Problem to work on: Without the images, print every line of the material below exactly as given.

Data for analysis:
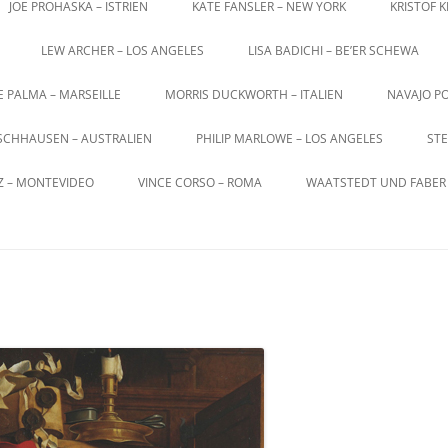
JOE PROHASKA – ISTRIEN
KATE FANSLER – NEW YORK
KRISTOF 
LEW ARCHER – LOS ANGELES
LISA BADICHI – BE’ER SCHEWA
E PALMA – MARSEILLE
MORRIS DUCKWORTH – ITALIEN
NAVAJO PO
SCHHAUSEN – AUSTRALIEN
PHILIP MARLOWE – LOS ANGELES
STE
Z – MONTEVIDEO
VINCE CORSO – ROMA
WAATSTEDT UND FABER 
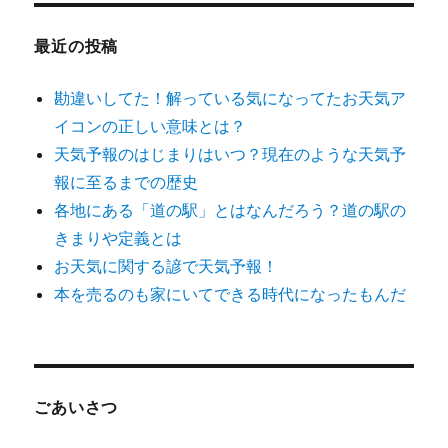
象:
帯
ジ
の
最近の投稿
結
送
び
方
勘違いしてた！解っている気になってたお天気ア
浴
り
イコンの正しい意味とは？
衣
天気予報のはじまりはいつ？現在のような天気予
で
周
報に至るまでの歴史
囲
各地にある「道の駅」とはなんだろう？道の駅の
と
きまりや定義とは
差
を
お天気に関する諺で天気予報！
つ
本を売るのも家にいてできる時代になったもんだ
け
よ
う
に
ごあいさつ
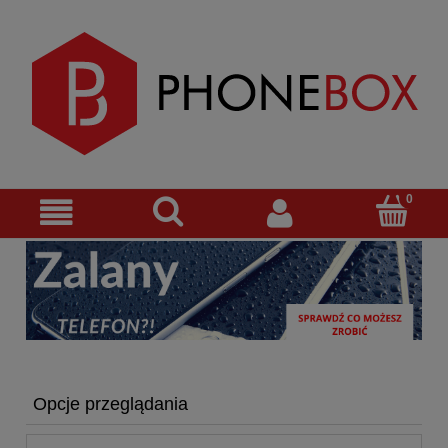
Opcje przeglądania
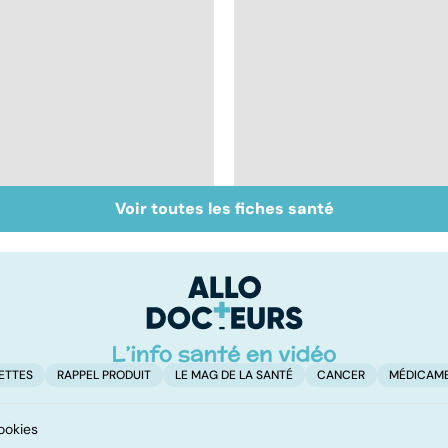
Voir toutes les fiches santé
Inflammation des
Suicide : prévenir le
amygdales : que faire
passage à l'acte
en cas d'angine ?
ETTES
RAPPEL PRODUIT
LE MAG DE LA SANTÉ
CANCER
MÉDICAM
ookies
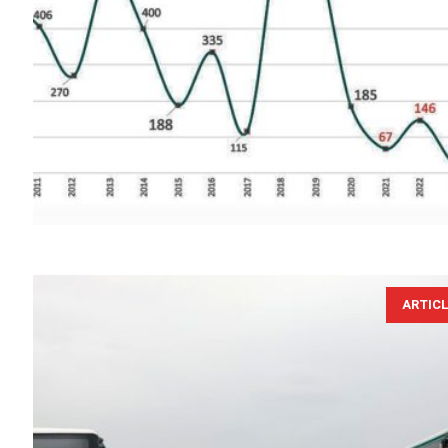
ARTIC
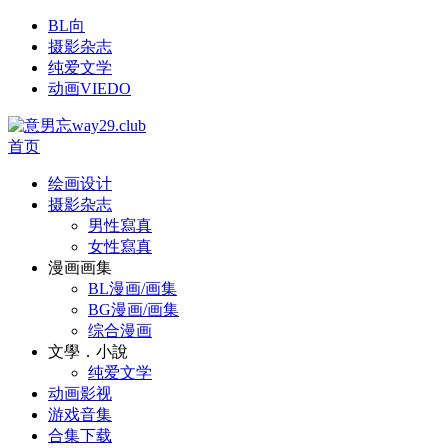
BL向
摄影杂志
纯爱文学
动画VIEDO
首页
绘画设计
摄影杂志
男性寫真
女性寫真
漫画画集
BL漫画/画集
BG漫画/画集
综合漫画
文學．小說
纯爱文学
动画影视
游戏音集
合集下载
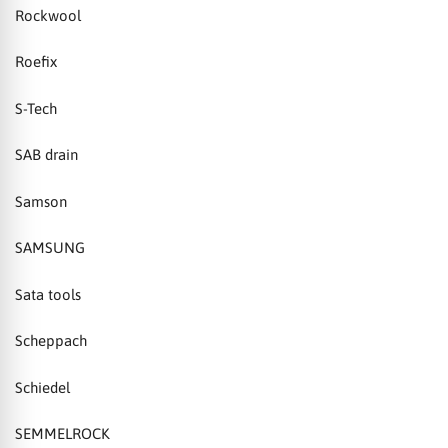
Rockwool
Roefix
S-Tech
SAB drain
Samson
SAMSUNG
Sata tools
Scheppach
Schiedel
SEMMELROCK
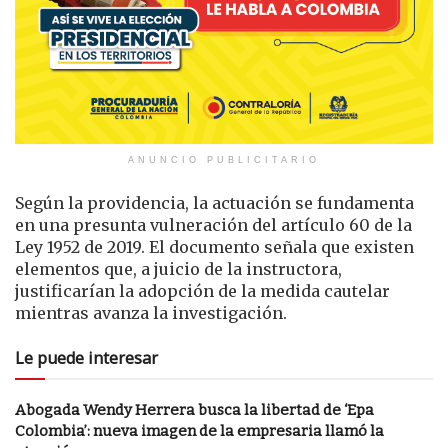
ANUNCIO PUBLICITARIO
Según la providencia, la actuación se fundamenta
en una presunta vulneración del artículo 60 de la
Ley 1952 de 2019. El documento señala que existen
elementos que, a juicio de la instructora,
justificarían la adopción de la medida cautelar
mientras avanza la investigación.
Le puede interesar
Abogada Wendy Herrera busca la libertad de ‘Epa
Colombia’: nueva imagen de la empresaria llamó la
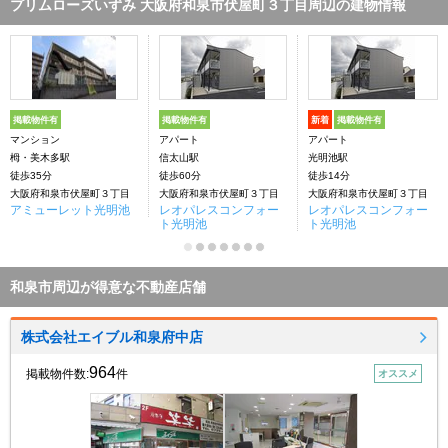
プリムローズいずみ 大阪府和泉市伏屋町３丁目周辺の建物情報
掲載物件有
掲載物件有
新着
掲載物件有
マンション
アパート
アパート
栂・美木多駅
信太山駅
光明池駅
徒歩35分
徒歩60分
徒歩14分
大阪府和泉市伏屋町３丁目
大阪府和泉市伏屋町３丁目
大阪府和泉市伏屋町３丁目
アミューレット光明池
レオパレスコンフォー
レオパレスコンフォー
ト光明池
ト光明池
和泉市周辺が得意な不動産店舗
株式会社エイブル和泉府中店
964
掲載物件数:
件
オススメ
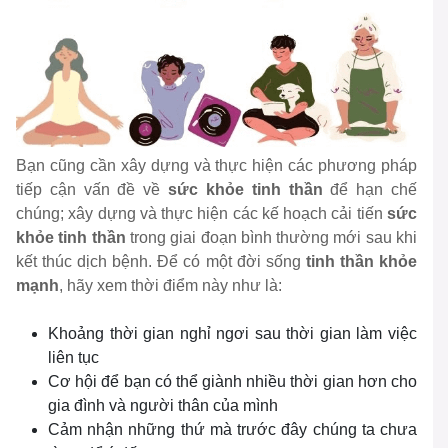
Bạn cũng cần xây dựng và thực hiện các phương pháp
tiếp cận vấn đề về
sức khỏe tinh thần
để hạn chế
chúng; xây dựng và thực hiện các kế hoạch cải tiến
sức
khỏe tinh thần
trong giai đoạn bình thường mới sau khi
kết thúc dịch bệnh. Để có một đời sống
tinh thần khỏe
mạnh
, hãy xem thời điểm này như là:
Khoảng thời gian nghỉ ngơi sau thời gian làm việc
liên tục
Cơ hội để bạn có thể giành nhiều thời gian hơn cho
gia đình và người thân của mình
Cảm nhận những thứ mà trước đây chúng ta chưa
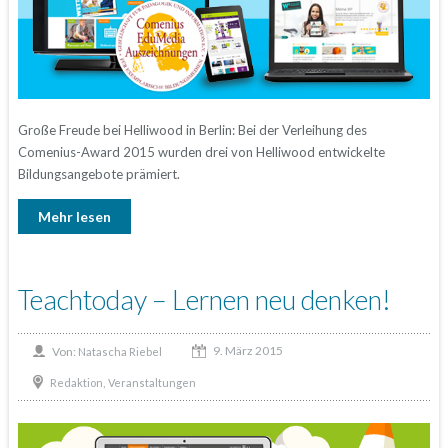
Große Freude bei Helliwood in Berlin: Bei der Verleihung des
Comenius-Award 2015 wurden drei von Helliwood entwickelte
Bildungsangebote prämiert.
Mehr lesen
Teachtoday – Lernen neu denken!
9. März 2015
Von:
Natascha Riebel
,
Redaktion
Veranstaltungen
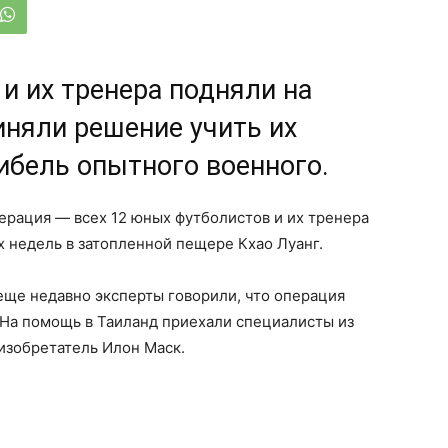
и их тренера подняли на
иняли решение учить их
гибель опытного военного.
ерация — всех 12 юных футболистов и их тренера
х недель в затопленной пещере Кхао Луанг.
еще недавно эксперты говорили, что операция
 На помощь в Таиланд приехали специалисты из
 изобретатель Илон Маск.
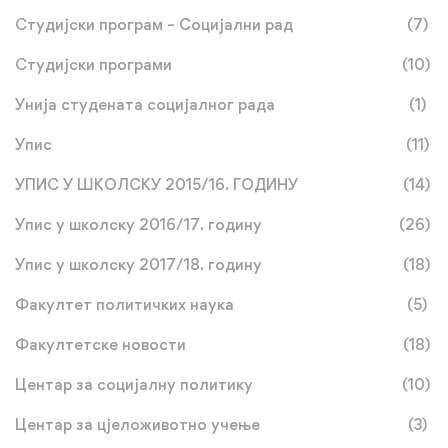
Студијски програм – Социјални рад
(7)
Студијски програми
(10)
Унија студената социјалног рада
(1)
Упис
(11)
УПИС У ШКОЛСКУ 2015/16. ГОДИНУ
(14)
Упис у школску 2016/17. годину
(26)
Упис у школску 2017/18. годину
(18)
Факултет политичких наука
(5)
Факултетске новости
(18)
Центар за социјалну политику
(10)
Центар за цјеложивотно учење
(3)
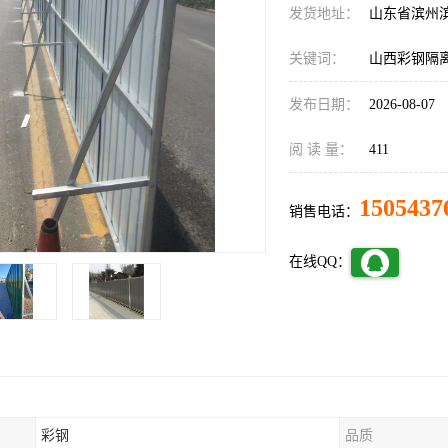
发货地址：
山东省滨州
关键词：
山西彩钢隔
发布日期：
2026-08-07
阅 读 量：
411
1505437
销售电话：
在线QQ：
彩钢
品质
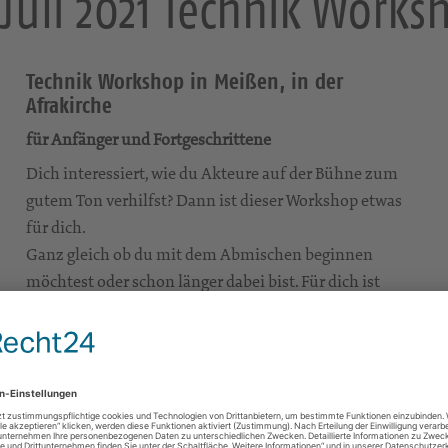
. Juli 2021 Technik Works
Technik Workshop in Meißen, in der
Afrakirche
für Anfänger und Fortgeschrittene
Dich interessiert, wie du Akteure auf der Bühne zum
gutem Ton verhilfst? Dann ist dieser Workshop etwas
für dich.
Ganz gleich ob du mit dem Abmischen beginnen
möchtest oder schon länger dabei bist. Für dich ist
dieser Technikworkshop vorbereitet.
Gemeinsam wollen wir vom Mischpult bis zu den
Boxen alles aufbauen.
Die Geräte kennen lernen, erklärt bekommen,
einstellen und ausprobieren.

Exercise solution:
JOE PROHASKA – ISTRIEN
KATE FANSLER – NEW YORK
KRISTOF 
LEW ARCHER – LOS ANGELES
LISA BADICHI – BE’ER SCHEWA
E PALMA – MARSEILLE
MORRIS DUCKWORTH – ITALIEN
NAVAJO PO
SCHHAUSEN – AUSTRALIEN
PHILIP MARLOWE – LOS ANGELES
STE
Z – MONTEVIDEO
VINCE CORSO – ROMA
WAATSTEDT UND FABER 
象:
帯
ジ
の
最近の投稿
結
送
び
方
勘違いしてた！解っている気になってたお天気ア
浴
り
イコンの正しい意味とは？
衣
天気予報のはじまりはいつ？現在のような天気予
で
周
報に至るまでの歴史
囲
各地にある「道の駅」とはなんだろう？道の駅の
と
きまりや定義とは
差
を
お天気に関する諺で天気予報！
つ
本を売るのも家にいてできる時代になったもんだ
け
よ
う
に
ごあいさつ
Opcje przeglądania
Voir toutes les fiches santé
Inflammation des
Suicide : prévenir le
amygdales : que faire
passage à l'acte
en cas d'angine ?
ETTES
RAPPEL PRODUIT
LE MAG DE LA SANTÉ
CANCER
MÉDICAM
ookies
ARTIC
BL向
摄影杂志
纯爱文学
动画VIEDO
首页
绘画设计
摄影杂志
男性寫真
女性寫真
漫画画集
BL漫画/画集
BG漫画/画集
综合漫画
文學．小說
纯爱文学
动画影视
游戏音集
合集下载
Rockwool
Roefix
S-Tech
SAB drain
Samson
SAMSUNG
Sata tools
Scheppach
Schiedel
SEMMELROCK
ANUNCIO PUBLICITARIO
Según la providencia, la actuación se fundamenta
en una presunta vulneración del artículo 60 de la
Ley 1952 de 2019. El documento señala que existen
elementos que, a juicio de la instructora,
justificarían la adopción de la medida cautelar
mientras avanza la investigación.
Le puede interesar
Abogada Wendy Herrera busca la libertad de ‘Epa
Colombia’: nueva imagen de la empresaria llamó la
プリムローズいずみ 大阪府和泉市伏屋町３丁目周辺の建物情報
掲載物件有
掲載物件有
新着
掲載物件有
マンション
アパート
アパート
栂・美木多駅
信太山駅
光明池駅
徒歩35分
徒歩60分
徒歩14分
大阪府和泉市伏屋町３丁目
大阪府和泉市伏屋町３丁目
大阪府和泉市伏屋町３丁目
アミューレット光明池
レオパレスコンフォー
レオパレスコンフォー
ト光明池
ト光明池
和泉市周辺が得意な不動産店舗
株式会社エイブル和泉府中店
964
掲載物件数:
件
オススメ
Bạn cũng cần xây dựng và thực hiện các phương pháp
tiếp cận vấn đề về
sức khỏe tinh thần
để hạn chế
chúng; xây dựng và thực hiện các kế hoạch cải tiến
sức
khỏe tinh thần
trong giai đoạn bình thường mới sau khi
kết thúc dịch bệnh. Để có một đời sống
tinh thần khỏe
mạnh
, hãy xem thời điểm này như là:
Khoảng thời gian nghỉ ngơi sau thời gian làm việc
liên tục
Cơ hội để bạn có thể giành nhiều thời gian hơn cho
gia đình và người thân của mình
Cảm nhận những thứ mà trước đây chúng ta chưa
Große Freude bei Helliwood in Berlin: Bei der Verleihung des
Comenius-Award 2015 wurden drei von Helliwood entwickelte
Bildungsangebote prämiert.
Mehr lesen
Teachtoday – Lernen neu denken!
9. März 2015
Von:
Natascha Riebel
,
Redaktion
Veranstaltungen
и их тренера подняли на
иняли решение учить их
гибель опытного военного.
ерация — всех 12 юных футболистов и их тренера
х недель в затопленной пещере Кхао Луанг.
еще недавно эксперты говорили, что операция
 На помощь в Таиланд приехали специалисты из
 изобретатель Илон Маск.
Студијски програм – Социјални рад
(7)
Студијски програми
(10)
Унија студената социјалног рада
(1)
Упис
(11)
УПИС У ШКОЛСКУ 2015/16. ГОДИНУ
(14)
Упис у школску 2016/17. годину
(26)
Упис у школску 2017/18. годину
(18)
Факултет политичких наука
(5)
Факултетске новости
(18)
Центар за социјалну политику
(10)
Центар за цјеложивотно учење
(3)
发货地址：
山东省滨州
关键词：
山西彩钢隔
发布日期：
2026-08-07
阅 读 量：
411
1505437
销售电话：
在线QQ：
彩钢
品质
. Juli 2021 Technik Works
Technik Workshop in Meißen, in der
Afrakirche
für Anfänger und Fortgeschrittene
Dich interessiert, wie du Akteure auf der Bühne zum
gutem Ton verhilfst? Dann ist dieser Workshop etwas
für dich.
Ganz gleich ob du mit dem Abmischen beginnen
möchtest oder schon länger dabei bist. Für dich ist
dieser Technikworkshop vorbereitet.
Gemeinsam wollen wir vom Mischpult bis zu den
Boxen alles aufbauen.
Die Geräte kennen lernen, erklärt bekommen,
einstellen und ausprobieren.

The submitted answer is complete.